Área vive um boom no Brasil. Segundo a Agência Nacional de Vigilância Sanitária, o número de espaços especializados em reprodução assistida no país saltou de 174 em 2020 para 213 em 2025 —um aumento de 22%. No mesmo período, a quantidade de embriões congelados cresceu de cerca de 87 mil para quase 545 mil.
Resolução de 2022 do CFM estabeleceu regras para procedimentos. O texto garante o o às técnicas por família monoparentais e casais "unidos ou não pelo matrimônio" e prevê que a doação de gametas só pode ser feita por maiores de idade, por exemplo. Entretanto, Ana Scalquette esclarece que por não se tratar de uma norma discutida pelo Congresso (como acontece hoje com a proposta de atualização do Código Civil), a resolução não tem a mesma força que uma lei, ou seja, não regula a vida em sociedade, mas apenas a prática médica.
Reforma ou novo código?
Proposta altera 54% dos artigos do texto atual. A responsabilidade por animais de estimação em caso de separação, o destino de bens digitais após a morte do dono e a possibilidade de expulsão de moradores antissociais de condomínios são alguns dos temas tratados — assim como outros direitos e deveres do cidadão.
Texto prevê que big techs sejam responsáveis por conteúdo divulgado por usuários. Caso seja aprovada, a regra invalidará o artigo 19 do Marco Civil da Internet, que prevê que essas empresas só são obrigadas a remover conteúdo da internet após ordem judicial.
Regra em vigor cria problemas em algumas situações. No cenário atual, grupos que promovem preconceito, transmissões ao vivo de ataques a escolas e outros conteúdos que claramente violam a legislação dependem de uma decisão judicial específica para serem retirados do ar — o que é criticado por especialistas.
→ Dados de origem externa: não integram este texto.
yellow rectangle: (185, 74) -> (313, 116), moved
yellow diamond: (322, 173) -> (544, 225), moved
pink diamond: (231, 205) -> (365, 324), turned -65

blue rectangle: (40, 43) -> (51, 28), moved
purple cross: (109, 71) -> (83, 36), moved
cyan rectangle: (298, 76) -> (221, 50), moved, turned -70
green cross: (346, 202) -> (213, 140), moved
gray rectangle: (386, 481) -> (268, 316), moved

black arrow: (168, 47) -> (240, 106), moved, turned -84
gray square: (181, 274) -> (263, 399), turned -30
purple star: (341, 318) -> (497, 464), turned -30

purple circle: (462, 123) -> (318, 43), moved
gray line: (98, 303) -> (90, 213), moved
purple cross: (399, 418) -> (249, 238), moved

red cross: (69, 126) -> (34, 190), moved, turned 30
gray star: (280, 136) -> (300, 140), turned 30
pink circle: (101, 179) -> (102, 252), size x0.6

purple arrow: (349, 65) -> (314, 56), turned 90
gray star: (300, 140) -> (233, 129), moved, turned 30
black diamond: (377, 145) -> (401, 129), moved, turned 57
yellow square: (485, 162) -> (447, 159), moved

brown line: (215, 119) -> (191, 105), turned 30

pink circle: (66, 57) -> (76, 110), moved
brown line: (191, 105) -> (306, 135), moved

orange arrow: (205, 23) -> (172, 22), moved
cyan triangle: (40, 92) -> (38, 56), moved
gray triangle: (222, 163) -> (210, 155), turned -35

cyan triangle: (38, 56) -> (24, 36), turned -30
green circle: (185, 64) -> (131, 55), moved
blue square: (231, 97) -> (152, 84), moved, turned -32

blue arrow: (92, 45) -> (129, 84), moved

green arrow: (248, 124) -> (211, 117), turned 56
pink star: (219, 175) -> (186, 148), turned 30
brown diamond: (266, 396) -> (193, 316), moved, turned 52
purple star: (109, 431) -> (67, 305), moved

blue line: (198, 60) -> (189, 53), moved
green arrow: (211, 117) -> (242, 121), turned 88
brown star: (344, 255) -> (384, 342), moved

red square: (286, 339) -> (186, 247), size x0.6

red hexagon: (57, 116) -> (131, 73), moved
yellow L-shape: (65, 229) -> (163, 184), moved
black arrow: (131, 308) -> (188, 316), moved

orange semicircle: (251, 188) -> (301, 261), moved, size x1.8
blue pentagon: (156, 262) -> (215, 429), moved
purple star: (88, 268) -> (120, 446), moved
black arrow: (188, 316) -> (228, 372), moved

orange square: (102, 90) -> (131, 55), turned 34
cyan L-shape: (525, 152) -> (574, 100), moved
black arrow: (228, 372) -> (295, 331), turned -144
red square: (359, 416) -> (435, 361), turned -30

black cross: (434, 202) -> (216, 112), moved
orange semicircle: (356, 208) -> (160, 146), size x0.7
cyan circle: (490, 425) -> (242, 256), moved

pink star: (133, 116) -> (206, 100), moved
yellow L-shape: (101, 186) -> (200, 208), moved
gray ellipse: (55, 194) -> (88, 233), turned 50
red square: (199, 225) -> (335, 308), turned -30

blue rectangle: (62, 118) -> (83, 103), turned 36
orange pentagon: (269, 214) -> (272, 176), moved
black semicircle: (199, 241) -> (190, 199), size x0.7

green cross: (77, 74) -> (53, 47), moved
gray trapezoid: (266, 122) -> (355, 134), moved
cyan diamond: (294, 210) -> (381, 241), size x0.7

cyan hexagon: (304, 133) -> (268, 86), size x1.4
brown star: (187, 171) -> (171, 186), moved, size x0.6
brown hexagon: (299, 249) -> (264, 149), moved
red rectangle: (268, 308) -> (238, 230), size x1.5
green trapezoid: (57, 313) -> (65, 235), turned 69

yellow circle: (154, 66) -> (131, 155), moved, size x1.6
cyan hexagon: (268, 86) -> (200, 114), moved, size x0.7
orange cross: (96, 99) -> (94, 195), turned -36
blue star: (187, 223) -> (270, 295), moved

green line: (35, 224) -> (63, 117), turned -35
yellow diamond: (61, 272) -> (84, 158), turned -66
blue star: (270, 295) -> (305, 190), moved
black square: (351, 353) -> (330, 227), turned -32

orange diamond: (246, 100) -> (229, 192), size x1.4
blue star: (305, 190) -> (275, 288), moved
Norma em vigor é vista como "tremendo equívoco" por André Damiani, sócio fundador do Damiani Sociedade de Advogados. Vinculado ao mesmo escritório, Vinicius Fochi explica que a revogação do artigo 19 consta na proposta de atualização do Código Civil por tratar de um tema relacionado à responsabilidade civil.
Atualização gera debate
"Principal objetivo é destravar", diz relator da proposta de reforma. Ao UOL, Flávio Tartuce afirmou que a necessidade de atualização foi o que motivou a elaboração do texto e negou que a reforma resultará numa versão inteiramente nova do código, caso seja aprovada.
"Reforma é necessária, mas proposta traz conceitos muito subjetivos", diz advogada. Para Aracy Barbara, sócia do VBD Advogados, a falta de clareza em alguns trechos do projeto poderá dar margem a diferentes interpretações sobre um mesmo ponto pelos juízes no futuro — o que é visto como problemático.
"Há uma polarização contraproducente em relação ao texto", afirma Márcio Opromolla. De acordo com o advogado do escritório LDCM, o debate sobre o tema tem sido "muito acalorado e radicalizado". "Nunca vi uma discussão tão acirrada e radical como essa que estamos tendo agora", disse ele.
Para presidente do Instituto dos Advogados de São Paulo, discussão sobre a proposta precisa ser feita de maneira serena. Diogo Leonardo Machado de Melo entende que o texto traz mudanças estruturais em relação a versão em vigor hoje e deve ser objeto de ampla discussão por parte de diferentes setores.